The answer must consist of every record below, reproduced exactly.

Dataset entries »
====================
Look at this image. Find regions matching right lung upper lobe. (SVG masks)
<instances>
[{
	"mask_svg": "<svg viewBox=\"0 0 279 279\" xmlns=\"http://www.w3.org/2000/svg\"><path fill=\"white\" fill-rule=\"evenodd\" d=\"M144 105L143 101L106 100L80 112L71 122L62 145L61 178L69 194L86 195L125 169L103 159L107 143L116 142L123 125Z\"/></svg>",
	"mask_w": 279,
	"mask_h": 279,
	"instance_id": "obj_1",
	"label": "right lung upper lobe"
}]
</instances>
====================
EXERCISE RESULT »
Look at this image. Find regions matching right lung upper lobe. (SVG masks)
<instances>
[{
	"mask_svg": "<svg viewBox=\"0 0 279 279\" xmlns=\"http://www.w3.org/2000/svg\"><path fill=\"white\" fill-rule=\"evenodd\" d=\"M144 105L143 101L106 100L80 112L71 122L62 145L61 178L69 194L86 195L125 169L103 159L107 143L116 142L123 125Z\"/></svg>",
	"mask_w": 279,
	"mask_h": 279,
	"instance_id": "obj_1",
	"label": "right lung upper lobe"
}]
</instances>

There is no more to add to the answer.